NationalSecurityAgency / ghidra

Ghidra is a software reverse engineering (SRE) framework
https://www.nsa.gov/ghidra
Apache License 2.0
50.32k stars 5.76k forks source link

libsla Feature Request: Include Program Counter Register in .sla XML #5888

Open pjsoberoi opened 10 months ago

pjsoberoi commented 10 months ago

I would like to request a change to the .sla XML schema. Currently the .sla XML does not specify which register is the program counter. When using the libsla emulator (see sleighexample.cc) this results in the program counter register never being set. Emulation works, but EIP is never set correctly. IMHO this is rather unexpected. memstate.getValue(register) works for all registers except for the program counter.
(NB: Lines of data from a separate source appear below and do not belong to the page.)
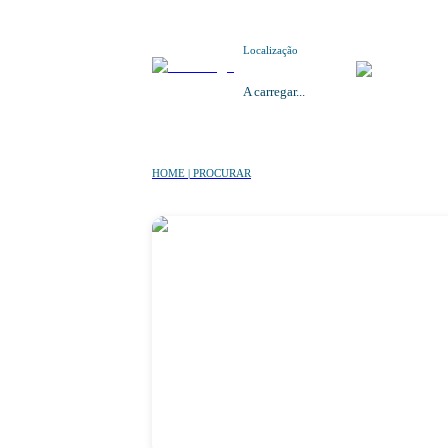
Localização
A carregar...
HOME | PROCURAR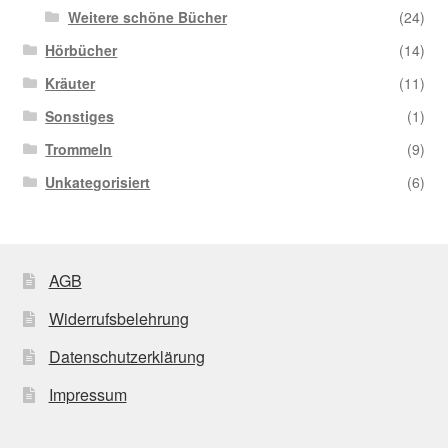
Weitere schöne Bücher
(24)
Hörbücher
(14)
Kräuter
(11)
Sonstiges
(1)
Trommeln
(9)
Unkategorisiert
(6)
AGB
Widerrufsbelehrung
Datenschutzerklärung
Impressum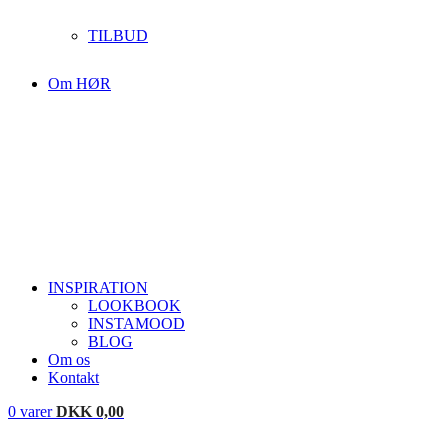
TILBUD
Om HØR
INSPIRATION
LOOKBOOK
INSTAMOOD
BLOG
Om os
Kontakt
0
varer
DKK
0,00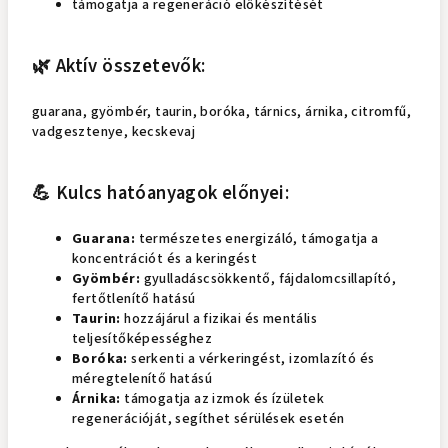
támogatja a regeneráció előkészítését
🌿 Aktív összetevők:
guarana, gyömbér, taurin, boróka, tárnics, árnika, citromfű,
vadgesztenye, kecskevaj
💪 Kulcs hatóanyagok előnyei:
Guarana:
természetes energizáló, támogatja a
koncentrációt és a keringést
Gyömbér:
gyulladáscsökkentő, fájdalomcsillapító,
fertőtlenítő hatású
Taurin:
hozzájárul a fizikai és mentális
teljesítőképességhez
Boróka:
serkenti a vérkeringést, izomlazító és
méregtelenítő hatású
Árnika:
támogatja az izmok és ízületek
regenerációját, segíthet sérülések esetén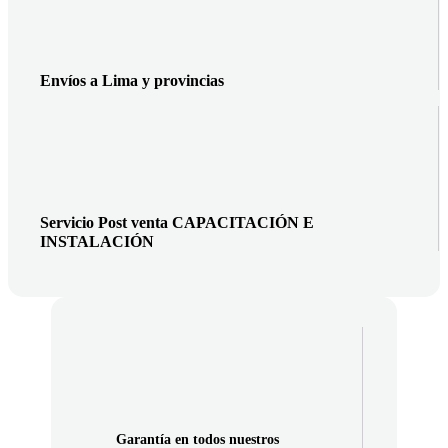
Envíos a Lima y provincias
Servicio Post venta CAPACITACIÓN E
INSTALACIÓN
Garantía en todos nuestros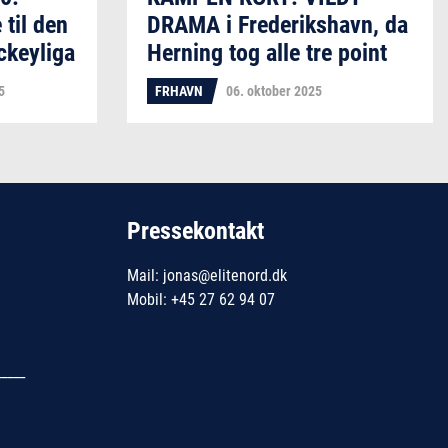
 til den
DRAMA i Frederikshavn, da
ckeyliga
Herning tog alle tre point
5
FRHAVN
06. oktober 2025
Pressekontakt
Mail: jonas@elitenord.dk
Mobil: +45 27 62 94 07
_____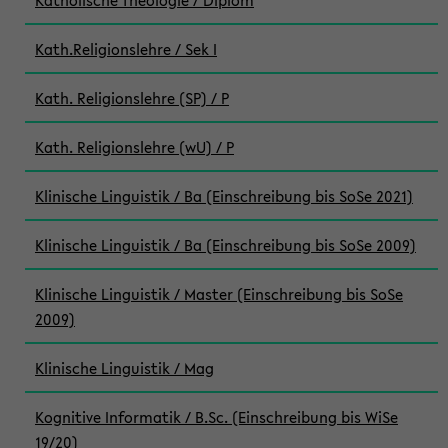
Katholische Theologie / Diplom
Kath.Religionslehre / Sek I
Kath. Religionslehre (SP) / P
Kath. Religionslehre (wU) / P
Klinische Linguistik / Ba (Einschreibung bis SoSe 2021)
Klinische Linguistik / Ba (Einschreibung bis SoSe 2009)
Klinische Linguistik / Master (Einschreibung bis SoSe
2009)
Klinische Linguistik / Mag
Kognitive Informatik / B.Sc. (Einschreibung bis WiSe
19/20)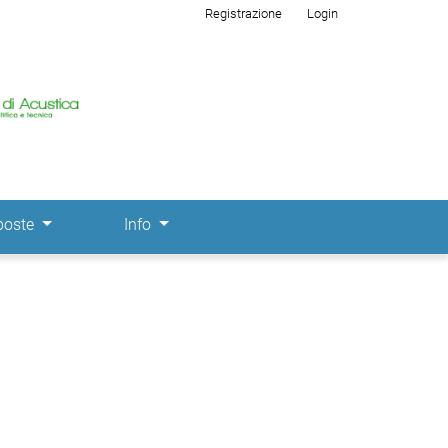
Registrazione
Login
poste
Info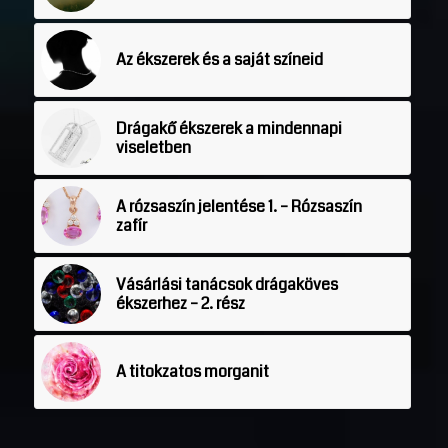
Az ékszerek és a saját színeid
Drágakő ékszerek a mindennapi
viseletben
A rózsaszín jelentése 1. – Rózsaszín
zafír
Vásárlási tanácsok drágaköves
ékszerhez – 2. rész
A titokzatos morganit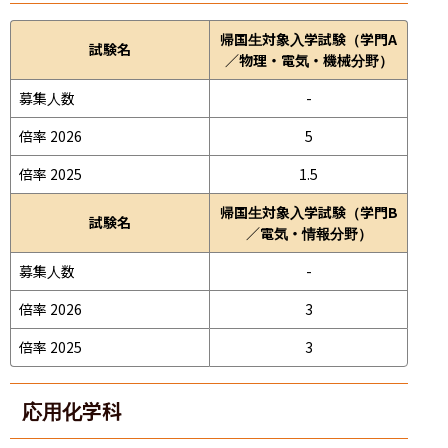
帰国生対象入学試験（学門A
試験名
／物理・電気・機械分野）
募集人数
-
倍率 2026
5
倍率 2025
1.5
帰国生対象入学試験（学門B
試験名
／電気・情報分野）
募集人数
-
倍率 2026
3
倍率 2025
3
応用化学科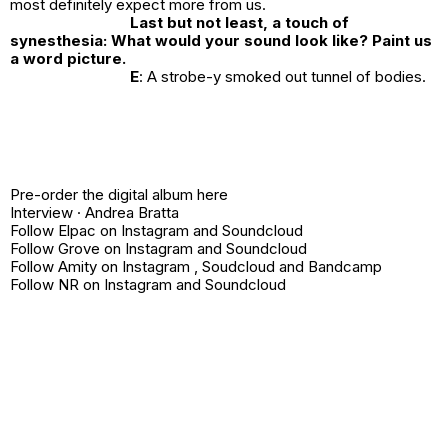
most definitely expect more from us.
Last but not least, a touch of
synesthesia: What would your sound look like? Paint us
a word picture.
E
: A strobe-y smoked out tunnel of bodies.
Pre-order the digital album
here
Interview ·
Andrea Bratta
Follow Elpac on
Instagram
and
Soundcloud
Follow Grove on
Instagram
and
Soundcloud
Follow Amity on
Instagram
,
Soudcloud
and
Bandcamp
Follow NR on
Instagram
and
Soundcloud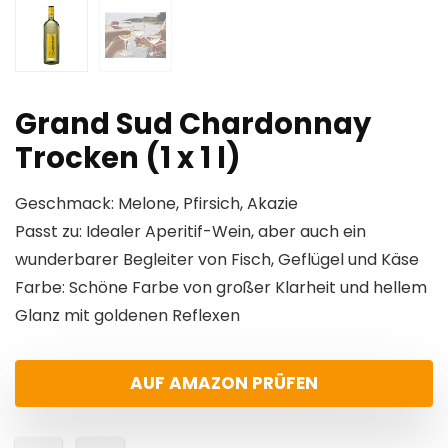
Grand Sud Chardonnay
Trocken (1 x 1 l)
Geschmack: Melone, Pfirsich, Akazie
Passt zu: Idealer Aperitif-Wein, aber auch ein
wunderbarer Begleiter von Fisch, Geflügel und Käse
Farbe: Schöne Farbe von großer Klarheit und hellem
Glanz mit goldenen Reflexen
AUF AMAZON PRÜFEN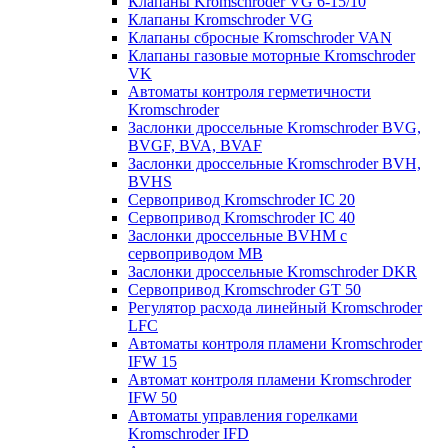
Клапаны Kromschroder VG 6-15/10
Клапаны Kromschroder VG
Клапаны сбросные Kromschroder VAN
Клапаны газовые моторные Kromschroder
VK
Автоматы контроля герметичности
Kromschroder
Заслонки дроссельные Kromschroder BVG,
BVGF, BVA, BVAF
Заслонки дроссельные Kromschroder BVH,
BVHS
Сервопривод Kromschroder IC 20
Сервопривод Kromschroder IC 40
Заслонки дроссельные BVHM с
сервоприводом МВ
Заслонки дроссельные Kromschroder DKR
Cервопривод Kromschroder GT 50
Регулятор расхода линейный Kromschroder
LFC
Автоматы контроля пламени Kromschroder
IFW 15
Автомат контроля пламени Kromschroder
IFW 50
Автоматы управления горелками
Kromschroder IFD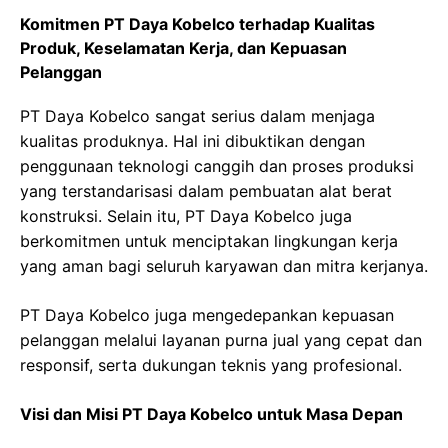
Komitmen PT Daya Kobelco terhadap Kualitas
Produk, Keselamatan Kerja, dan Kepuasan
Pelanggan
PT Daya Kobelco sangat serius dalam menjaga
kualitas produknya. Hal ini dibuktikan dengan
penggunaan teknologi canggih dan proses produksi
yang terstandarisasi dalam pembuatan alat berat
konstruksi. Selain itu, PT Daya Kobelco juga
berkomitmen untuk menciptakan lingkungan kerja
yang aman bagi seluruh karyawan dan mitra kerjanya.
PT Daya Kobelco juga mengedepankan kepuasan
pelanggan melalui layanan purna jual yang cepat dan
responsif, serta dukungan teknis yang profesional.
Visi dan Misi PT Daya Kobelco untuk Masa Depan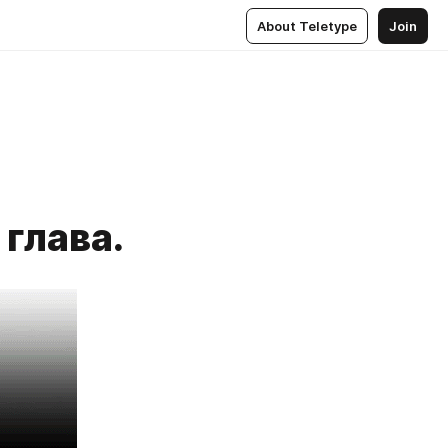
About Teletype
Join
глава.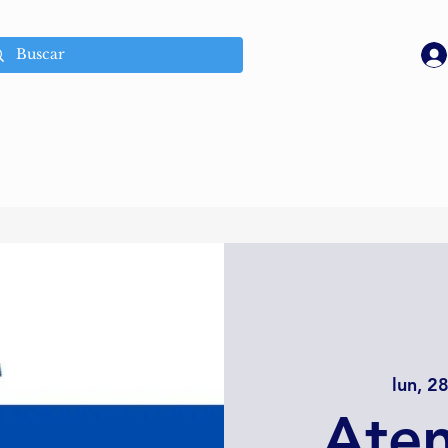
lun, 2
Ate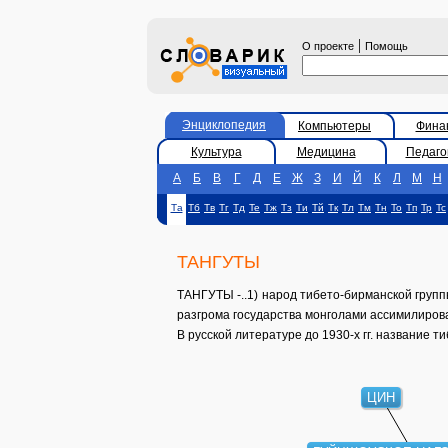
|
О проекте
Помощь
Энциклопедия
Компьютеры
Фина
Культура
Медицина
Педаго
А
Б
В
Г
Д
Е
Ж
З
И
Й
К
Л
М
Н
Та
Тб
Тв
Тг
Тд
Те
Тж
Тз
Ти
Тй
Тк
Тл
Тм
Тн
То
Тп
Тр
Тс
ТАНГУТЫ
ТАНГУТЫ -..1) народ тибето-бирманской группы
разгрома государства монголами ассимилирован
В русской литературе до 1930-х гг. название т
ЦИН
To get around this in my code I've implemented something like the following:

memstate.setValue("PC", value);
emulator.setExecuteAddress(Address(trans.getDefaultCodeSpace(), memstate.getValue("PC")));
...
...
emulator.executeInstruction();
...
...
pc = emulator.getExecuteAddress().getOffset();
memstate.setValue("PC", pc);

This way PC and the emulator are always in sync. The drawback is I need to know which register is the program counter. There is nothing in the .sla to tell me that information. The .pspec has the information:

  <programcounter register="PC"/>

but the .pspec is not an input to the libsla emulator.

I see two ways going forward: 1) update the .sla schema to include a line to specify which is register is the program counter 2) update the libsla emulator to taken in an optional .pspec file

I prefer the first option. Once implemented in the .sla, the libsla emulator can update the program counter register transparently to the user. This means memstate.getValue(register) works for all registers as expected.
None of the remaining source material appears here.